Kruppsche Nachtscheinanlage
Kruppsche Nachtscheinanlage

Der ehemalige Leitstand als Baudenkmal

In Deutschland gab es mindestens um 300 Scheinanlagen, die jedoch im wahrsten Sinne des Wortes alle restlos im Dunkel der Geschichte verschwunden sind – fast nichts hat sich davon erhalten, was sicherlich auch daran liegt, dass die Thematik damals „geheim“ war.

 

Zu jeder der Anlagen gehörte ein Leitstand / Leitbunker, auch diese sind aber so gut wie restlos beseitigt worden. Der ehemalige Leitbunker der Kruppschen Nachtscheinanlage aber entging nur durch Zufall der für ehemalige Militäranlagen obligatorischen Sprengung durch die Besatzungstruppen, dieses, weil der damalige Eigentümer des Grundstückes, ein Landwirt auf dem Rottberg, den britischen Besatzungstruppen verdeutlichen konnte, dass er diesen unabdinglich für landwirtschaftliche Zwecke nutzen müsse – was genehmigt wurde. So ist die Anlage über die Jahrzehnte unbeschädigt erhalten geblieben.

 

Diese Bunkeranlage ist in Deutschland damit einer der ganz wenigen Überreste einer solchen Scheinanlage überhaupt, weshalb sie historisch quasi einzigartig ist und zwischenzeitlich unter Denkmalschutz gestellt wurde – der Leitbunker ist eingetragenes Denkmal der Stadt Velbert. Die diesbezüglichen Bemühungen hatte die Arbeitsgruppe Niederberg der ehrenamtlichen Mitarbeiter des LVR – Amt für Bodendenkmalpflege im Rheinland, gemeinsam mit dem Eigentümer der Anlage vorangetrieben.

 

Die entscheidungstragenden behördlichen Mitarbeiter des Amtes für Bodendenkmalpflege hatten nicht den geringsten Zweifel daran, dass diese Anlage wegen ihrer im historischen Kontext gegebenen Einzigartigkeit und ihres guten Zustandes unter Denkmalschutz gestellt werden muss. Da es sich eher um ein oberirdisches Bauwerk handelt als um ein Bodendenkmal, gaben sie nach Erstbesichtigung den Denkmalschutzantrag an ihre Kollegen vom Amt für Denkmalpflege weiter.

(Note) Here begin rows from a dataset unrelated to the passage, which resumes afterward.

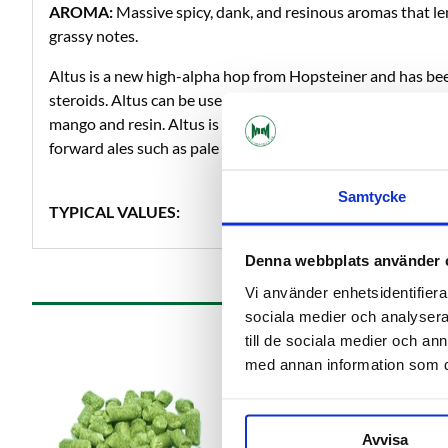
AROMA:
Massive spicy, dank, and resinous aromas that len
grassy notes.
Altus is a new high-alpha hop from Hopsteiner and has be
steroids. Altus can be used as bitter, flavor and aroma hop a
mango and resin. Altus is really pungent so this is a hop th
forward ales such as pale ale and IPA.
Samtycke
TYPICAL VALUES:
Denna webbplats använder 
Vi använder enhetsidentifierar
sociala medier och analysera 
till de sociala medier och a
med annan information som du 
Avvisa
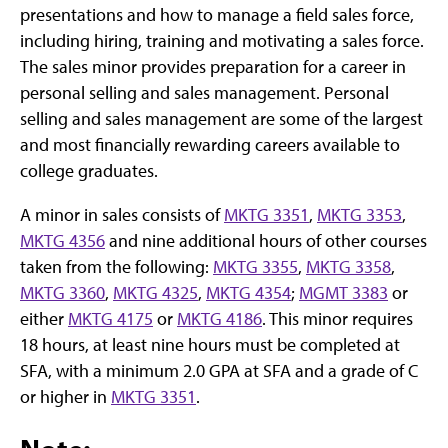
presentations and how to manage a field sales force,
including hiring, training and motivating a sales force.
The sales minor provides preparation for a career in
personal selling and sales management. Personal
selling and sales management are some of the largest
and most financially rewarding careers available to
college graduates.
A minor in sales consists of
MKTG 3351
,
MKTG 3353
,
MKTG 4356
and nine additional hours of other courses
taken from the following:
MKTG 3355
,
MKTG 3358
,
MKTG 3360
,
MKTG 4325
,
MKTG 4354
;
MGMT 3383
or
either
MKTG 4175
or
MKTG 4186
. This minor requires
18 hours, at least nine hours must be completed at
SFA, with a minimum 2.0 GPA at SFA and a grade of C
or higher in
MKTG 3351
.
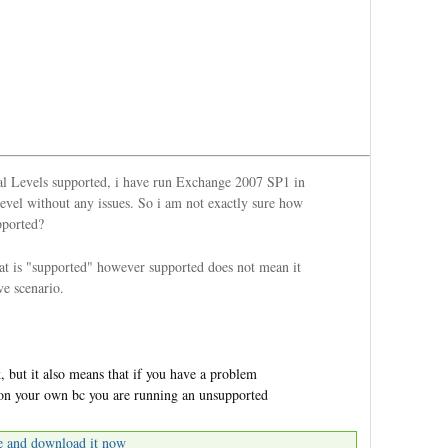
al Levels supported, i have run Exchange 2007 SP1 in
vel without any issues. So i am not exactly sure how
pported?
at is "supported" however supported does not mean it
ve scenario.
 but it also means that if you have a problem
t on your own bc you are running an unsupported
e and download it now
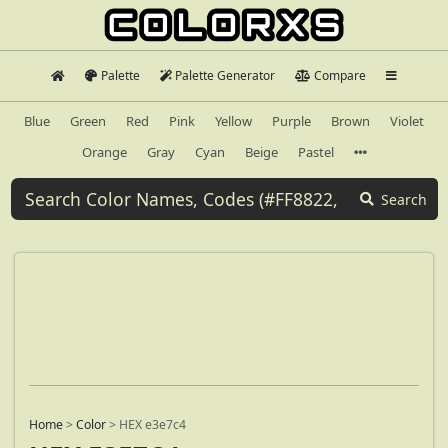
Palette
Palette Generator
Compare
Blue
Green
Red
Pink
Yellow
Purple
Brown
Violet
Orange
Gray
Cyan
Beige
Pastel
Search
Home
>
Color
>
HEX e3e7c4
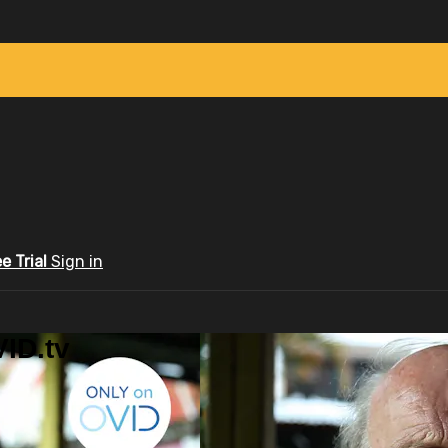
ee Trial
Sign in
ID.tv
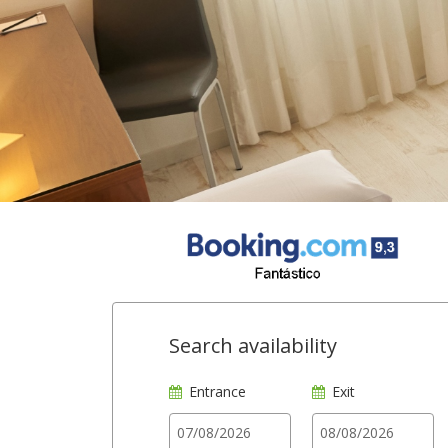
Search availability
Entrance
Exit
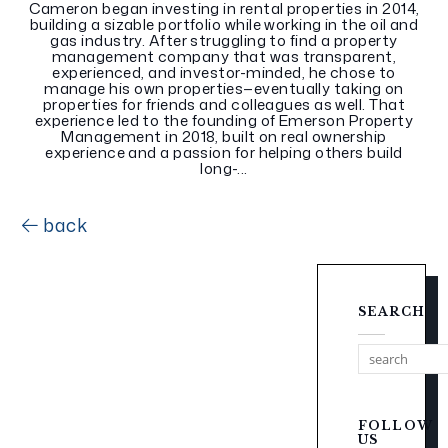
Cameron began investing in rental properties in 2014,
building a sizable portfolio while working in the oil and
gas industry. After struggling to find a property
management company that was transparent,
experienced, and investor-minded, he chose to
manage his own properties—eventually taking on
properties for friends and colleagues as well. That
experience led to the founding of Emerson Property
Management in 2018, built on real ownership
experience and a passion for helping others build
long-...
back
SEARCH
FOLLOW
US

Freundlich unterstützt wurde dieses vorhaben durch den heutigen Eigentümer. So ist die Bunkeranlage nun eingetragenes Baudenkmal der Stadt Velbert.  

 

Am "Tag des offenen Denkmals“ 2013 (13.09.2013) wurde die Anlage erstmals der Öffentlichkeit zugänglich gemacht und vorgestellt, wobei der heutige Eigentümer erneut große und freundliche Unterstützung leistete. Das Thema „Leitbunker der Scheinanlage“ wurde in der Öffentlichkeit mit unerwartet hohem Interesse aufgenommen, obwohl es bis nachmittags in Strömen regnete, fanden schließlich um 1.200 Besucher den Weg auf den Rottberg.

 

Am "Tag des offenen Denkmals" 2014 (14.09.2014) wurde die Anlage erneut für die Öffentlichkeit zugänglich gemacht. Exakt 1.229 Besucher konnten an diesem Tag gezählt werden.

 

Wieder für die Öffentlichkeit geöffnet war die Anlage am "Tag des offenen Denkmals" 2016 (11.09.2016). Mehr als 700 Besucher fanden ihren Weg auf den Rottberg, um den Vorträgen der ehrenamtlichen Mitarbeiter zu folgen.